● Work request
Each line holding the string "target" is to be copied from the data.

[Provided entries Boundary: Start]

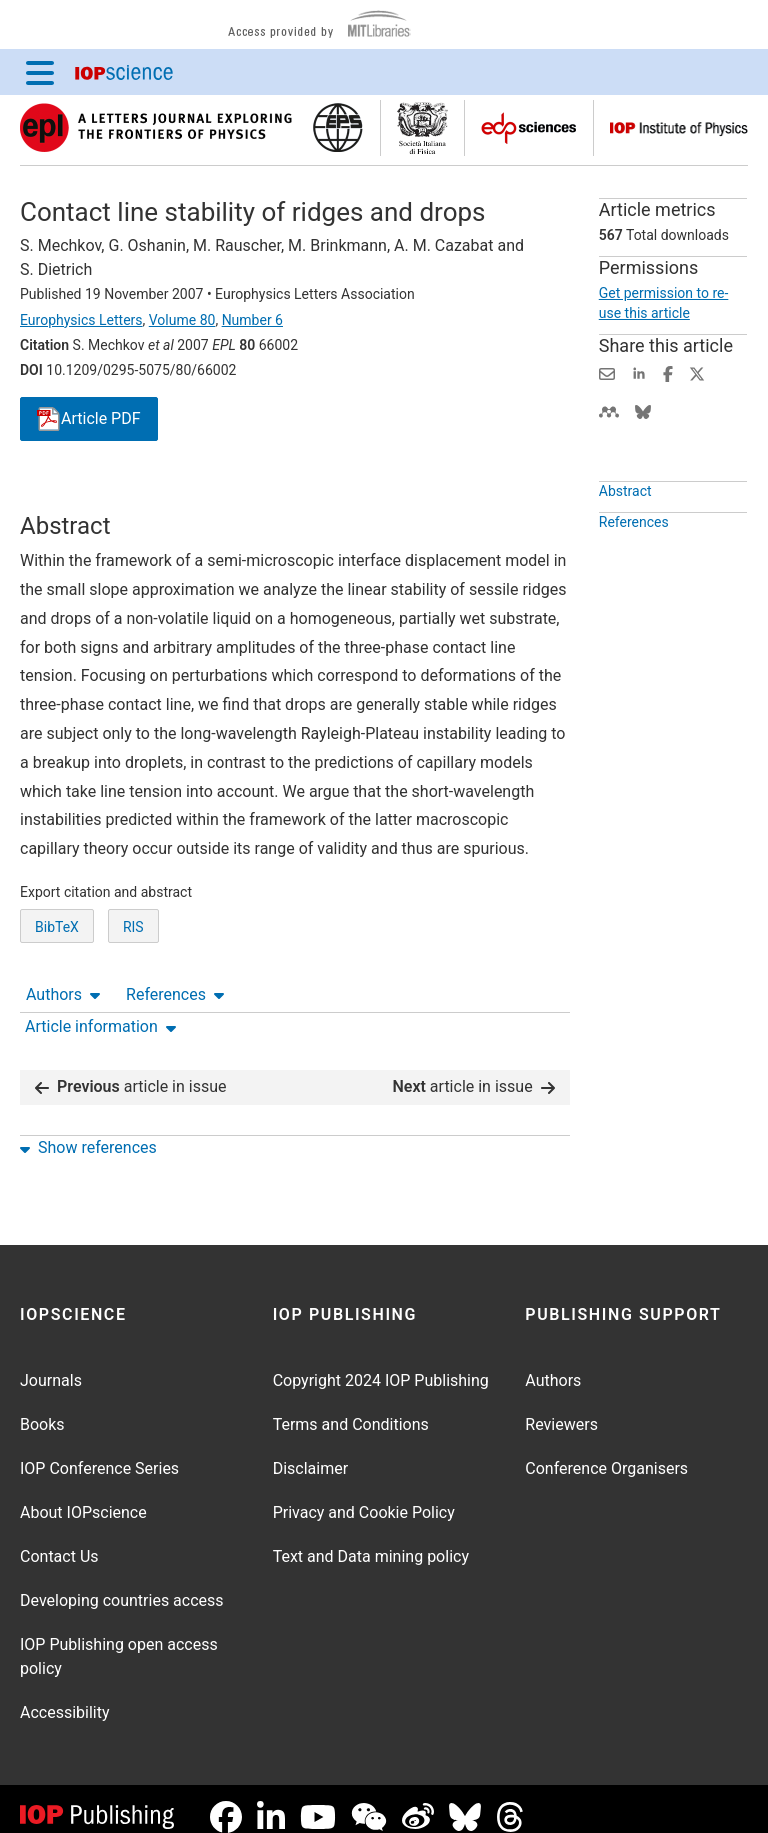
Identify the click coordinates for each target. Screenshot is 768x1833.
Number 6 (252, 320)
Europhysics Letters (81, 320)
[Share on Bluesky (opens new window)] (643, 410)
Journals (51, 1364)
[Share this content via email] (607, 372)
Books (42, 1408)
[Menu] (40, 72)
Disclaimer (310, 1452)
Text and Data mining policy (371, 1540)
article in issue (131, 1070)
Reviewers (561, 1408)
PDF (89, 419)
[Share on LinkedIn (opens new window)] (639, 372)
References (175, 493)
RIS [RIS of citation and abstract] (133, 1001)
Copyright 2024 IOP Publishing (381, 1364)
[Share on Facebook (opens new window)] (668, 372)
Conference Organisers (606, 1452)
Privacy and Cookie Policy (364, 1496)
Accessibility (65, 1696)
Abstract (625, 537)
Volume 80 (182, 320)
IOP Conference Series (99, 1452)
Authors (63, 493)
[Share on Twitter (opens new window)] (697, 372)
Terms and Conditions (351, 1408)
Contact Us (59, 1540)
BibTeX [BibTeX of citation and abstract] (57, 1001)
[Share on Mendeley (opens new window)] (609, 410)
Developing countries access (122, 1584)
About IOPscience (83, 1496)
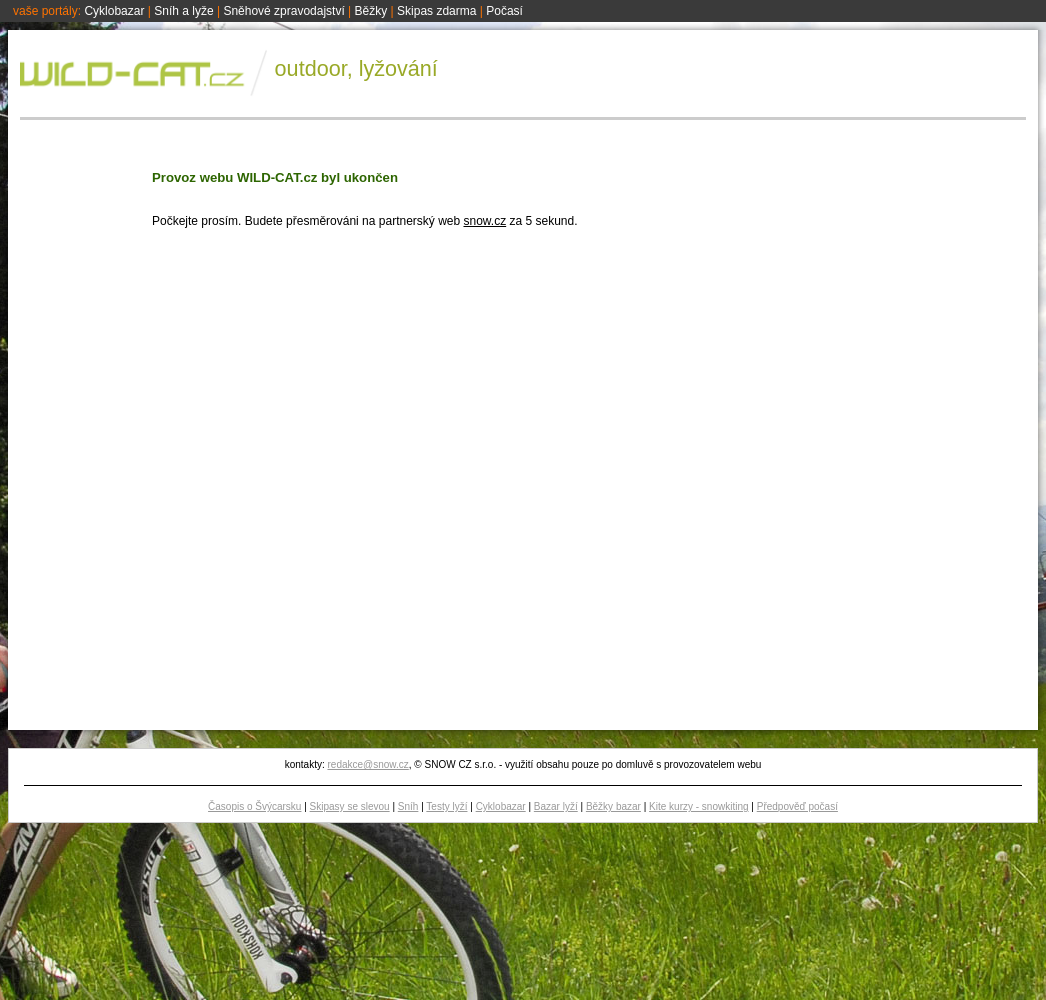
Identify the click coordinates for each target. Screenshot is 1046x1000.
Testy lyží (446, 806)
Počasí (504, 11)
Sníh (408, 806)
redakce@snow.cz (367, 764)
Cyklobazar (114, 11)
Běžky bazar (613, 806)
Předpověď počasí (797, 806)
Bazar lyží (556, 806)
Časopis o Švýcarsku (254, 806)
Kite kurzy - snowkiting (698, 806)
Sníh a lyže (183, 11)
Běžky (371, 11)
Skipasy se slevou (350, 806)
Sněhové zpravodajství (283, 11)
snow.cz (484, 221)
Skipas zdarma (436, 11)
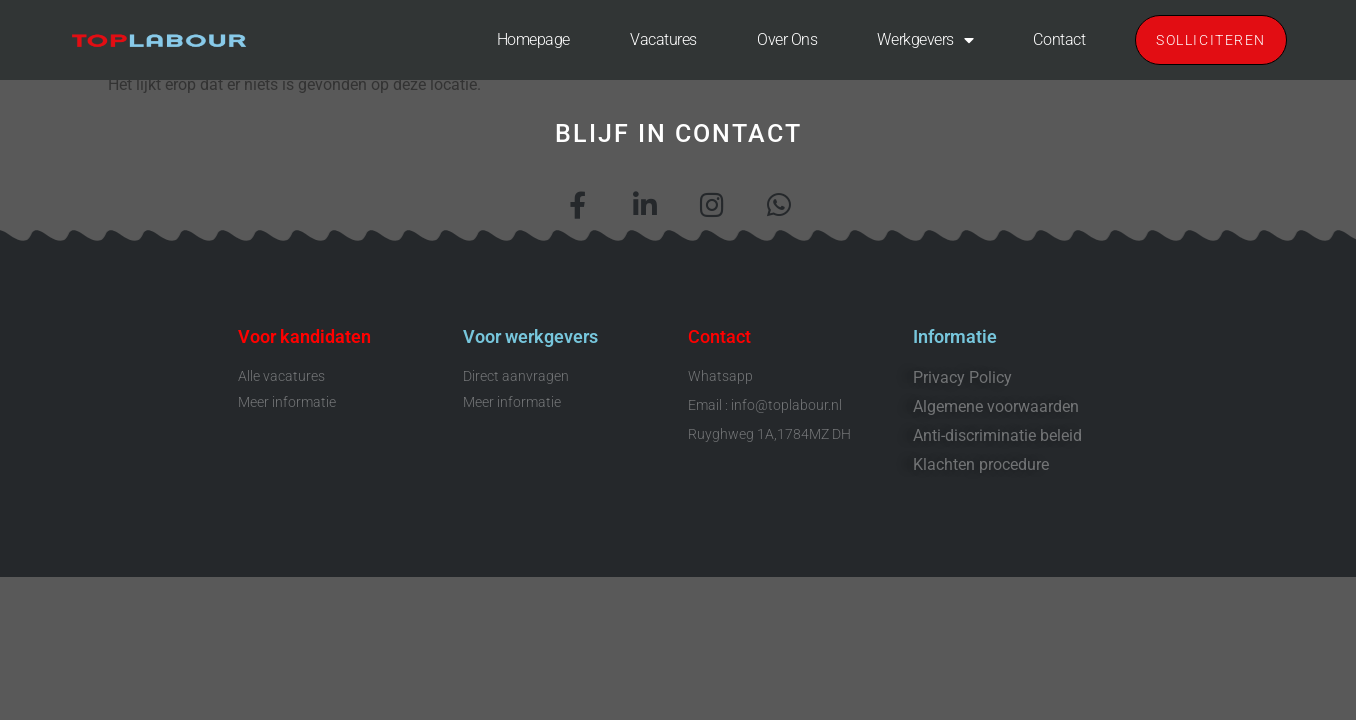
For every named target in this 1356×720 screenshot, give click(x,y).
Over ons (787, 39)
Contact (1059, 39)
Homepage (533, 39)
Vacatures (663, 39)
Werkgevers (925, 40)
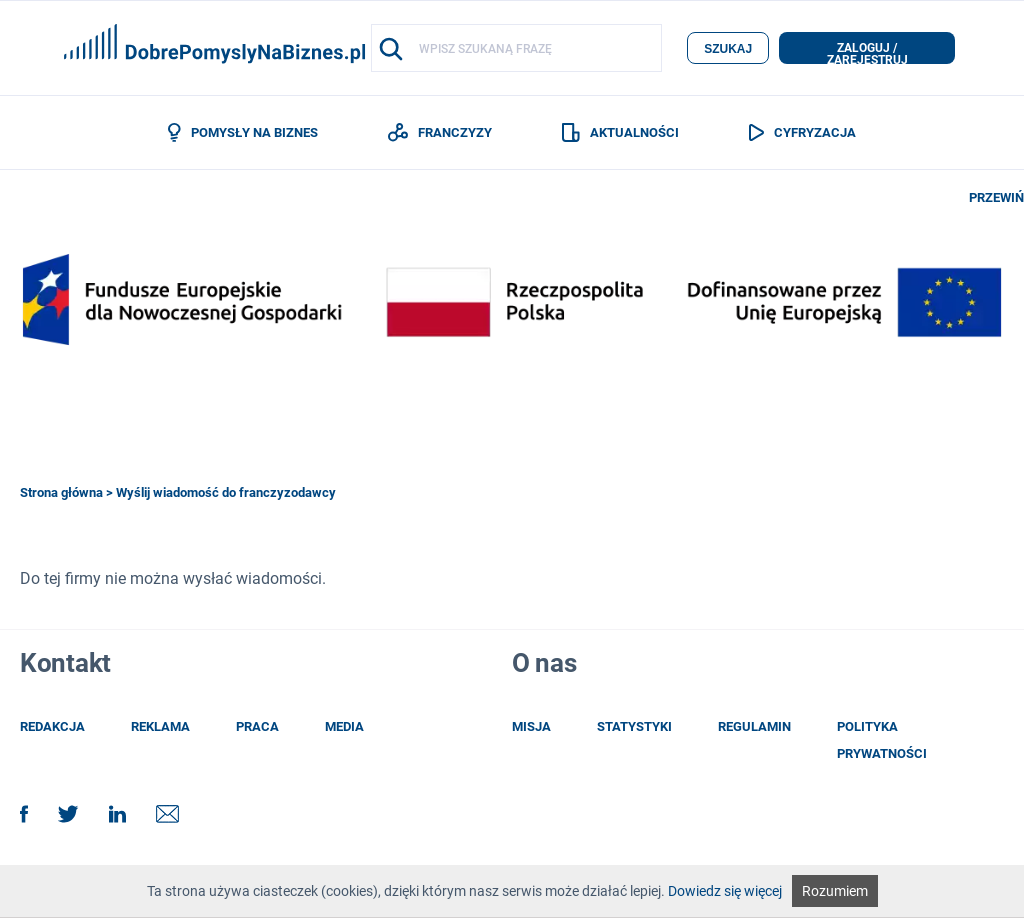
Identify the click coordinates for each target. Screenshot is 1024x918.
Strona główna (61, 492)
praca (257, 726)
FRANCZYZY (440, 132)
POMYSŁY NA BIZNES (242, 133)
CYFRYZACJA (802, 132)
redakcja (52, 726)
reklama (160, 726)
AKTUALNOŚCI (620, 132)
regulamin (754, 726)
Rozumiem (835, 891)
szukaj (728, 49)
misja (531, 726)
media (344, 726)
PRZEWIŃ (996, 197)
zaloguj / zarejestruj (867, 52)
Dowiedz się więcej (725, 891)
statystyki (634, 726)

[Provided entries Boundary: End]

● Result of this task
Identify the click coordinates for each target. Screenshot is 768x1833.
Identify the click coordinates for each target. Screenshot is 1046x1000.
For every named target in this 1356×720 screenshot, give click(x,y).
Identify the click coordinates for each target. Screenshot is 1024x918.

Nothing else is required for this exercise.